**Exercise brief**
Output only the lines that run from the line holding "集合成的蓝皮书已充分展现了蓝皮" to the end of the entries, both ends included, and skip the pictures.

===============

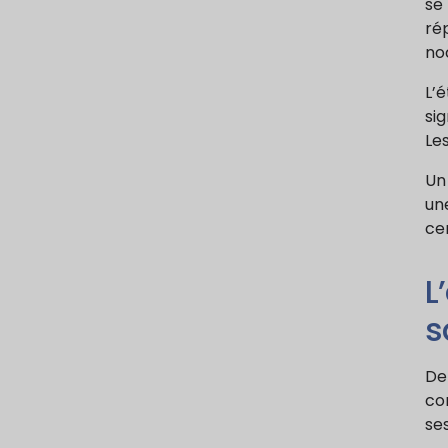
se 
ré
no
L’
sig
Le
Un 
un
ce
L
s
De
co
ses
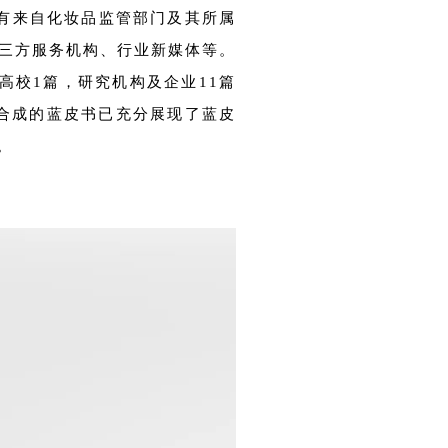
有来自化妆品监管部门及其所属
三方服务机构、行业新媒体等。
高校1篇，研究机构及企业11篇
集合成的蓝皮书已充分展现了蓝皮
。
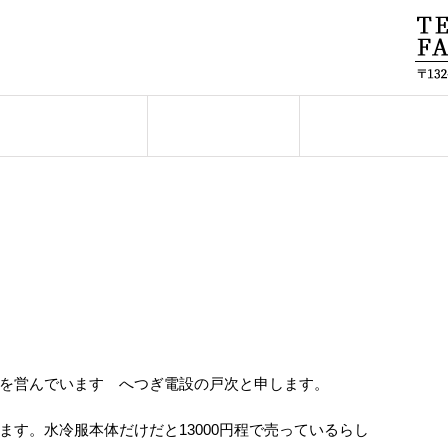
求職中の皆様へ
採用情報
お知らせ
9
を営んでいます へつぎ電設の戸次と申します。
す。水冷服本体だけだと13000円程で売っているらし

===============

**Result**
集合成的蓝皮书已充分展现了蓝皮
。
求職中の皆様へ
採用情報
お知らせ
9
を営んでいます へつぎ電設の戸次と申します。
す。水冷服本体だけだと13000円程で売っているらし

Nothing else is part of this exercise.